You do realise how that sounds? If you set text to 48 pixels high, you're going to see the pixels... because there are 48 of them.
Figured it out with "Exporting for web" feature and setting scale multiplier.

But…
by st3f Use enough resolution that you don't see them any more.
This is inconvenient to use, because I need to manually calculate, what font-size to set, depending on current canvas resolution, to make it look smooth.
In web pages visible size of font is unified across different pixel densities of screens.
For example, when I'm setting size of font to 14px, It will have same visual sizes in retina and non-retina displays.
In Pixelmator Pro I need to calculate every time the font size, to make it look smoothly and visually of desired size, for example 14px × 2 = 28px.
And when I have many elements, like panels, borders etc. I loose myself in math calculations…

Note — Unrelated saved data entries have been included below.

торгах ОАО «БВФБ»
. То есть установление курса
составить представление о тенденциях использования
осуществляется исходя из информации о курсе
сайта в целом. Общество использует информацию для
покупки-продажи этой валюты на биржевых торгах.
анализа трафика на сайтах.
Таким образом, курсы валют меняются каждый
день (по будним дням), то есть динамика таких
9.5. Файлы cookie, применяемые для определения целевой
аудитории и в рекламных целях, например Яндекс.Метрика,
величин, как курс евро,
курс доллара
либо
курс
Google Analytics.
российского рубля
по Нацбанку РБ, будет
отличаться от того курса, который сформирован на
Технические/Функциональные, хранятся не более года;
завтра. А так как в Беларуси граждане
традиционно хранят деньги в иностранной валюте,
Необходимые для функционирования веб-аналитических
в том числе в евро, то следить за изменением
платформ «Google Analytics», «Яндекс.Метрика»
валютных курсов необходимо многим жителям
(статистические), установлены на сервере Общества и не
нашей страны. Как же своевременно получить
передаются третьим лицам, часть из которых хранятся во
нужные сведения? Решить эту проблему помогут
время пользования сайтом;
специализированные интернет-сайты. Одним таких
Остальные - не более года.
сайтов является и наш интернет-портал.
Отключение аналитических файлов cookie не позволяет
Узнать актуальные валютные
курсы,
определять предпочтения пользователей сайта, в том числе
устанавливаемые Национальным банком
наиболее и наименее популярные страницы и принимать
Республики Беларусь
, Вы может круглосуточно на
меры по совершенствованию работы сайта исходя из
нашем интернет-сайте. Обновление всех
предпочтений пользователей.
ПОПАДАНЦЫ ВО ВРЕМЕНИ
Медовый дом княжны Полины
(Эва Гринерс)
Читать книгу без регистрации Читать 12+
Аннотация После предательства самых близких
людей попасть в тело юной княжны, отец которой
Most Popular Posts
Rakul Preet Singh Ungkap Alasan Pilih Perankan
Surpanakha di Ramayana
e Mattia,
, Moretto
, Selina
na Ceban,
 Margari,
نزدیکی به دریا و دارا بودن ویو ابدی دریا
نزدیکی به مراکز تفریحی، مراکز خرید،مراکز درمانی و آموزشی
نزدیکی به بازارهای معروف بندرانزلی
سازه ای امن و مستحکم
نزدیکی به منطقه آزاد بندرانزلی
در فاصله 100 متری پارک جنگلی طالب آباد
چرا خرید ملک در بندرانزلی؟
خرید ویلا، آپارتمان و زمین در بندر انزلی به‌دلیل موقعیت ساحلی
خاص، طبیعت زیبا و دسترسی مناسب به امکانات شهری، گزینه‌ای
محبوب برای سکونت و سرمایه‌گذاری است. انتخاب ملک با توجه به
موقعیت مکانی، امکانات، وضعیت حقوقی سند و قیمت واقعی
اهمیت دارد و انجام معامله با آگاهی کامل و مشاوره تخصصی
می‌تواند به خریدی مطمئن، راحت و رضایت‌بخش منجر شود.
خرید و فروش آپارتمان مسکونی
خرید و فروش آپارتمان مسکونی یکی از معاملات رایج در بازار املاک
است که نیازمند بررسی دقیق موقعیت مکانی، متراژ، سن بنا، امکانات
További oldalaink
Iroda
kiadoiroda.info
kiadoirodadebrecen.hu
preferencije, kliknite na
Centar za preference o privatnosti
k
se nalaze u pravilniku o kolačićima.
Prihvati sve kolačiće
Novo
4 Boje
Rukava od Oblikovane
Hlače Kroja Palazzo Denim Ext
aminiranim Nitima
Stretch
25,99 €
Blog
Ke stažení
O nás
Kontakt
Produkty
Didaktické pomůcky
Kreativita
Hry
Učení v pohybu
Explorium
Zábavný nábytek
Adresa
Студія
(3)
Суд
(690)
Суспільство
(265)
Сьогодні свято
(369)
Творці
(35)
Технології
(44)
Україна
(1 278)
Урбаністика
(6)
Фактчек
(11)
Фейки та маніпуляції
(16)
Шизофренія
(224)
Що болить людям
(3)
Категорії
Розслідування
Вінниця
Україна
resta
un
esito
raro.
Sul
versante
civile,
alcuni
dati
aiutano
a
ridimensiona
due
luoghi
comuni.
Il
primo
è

So, following "features" in Pixelmator Pro seems for me inconvenient:

1. When I'm creating a document, I can choose PPI. But, It does not affects rendered canvas.
Collage of screenshots for demonstration is below.
Image
So, what this feature is for, when visually, rendered canvas size is the same and I can "Export for web" later at any resolution multiplier?

2. Text is rendered in raster mode, rather than vector.
In Adobe XD, for example, text is rendered in vector and it's smooth and I don't need to multiply everything ×2 to make it looking good. It looks good out of the box, when I'm working with documents.
Final resolution of exported images will be set at final stage of a process when I will use "Export for web" feature.
So, why not to render text in best possible quality?
I will not do math for every element and text will be smooth, while I'm working with it.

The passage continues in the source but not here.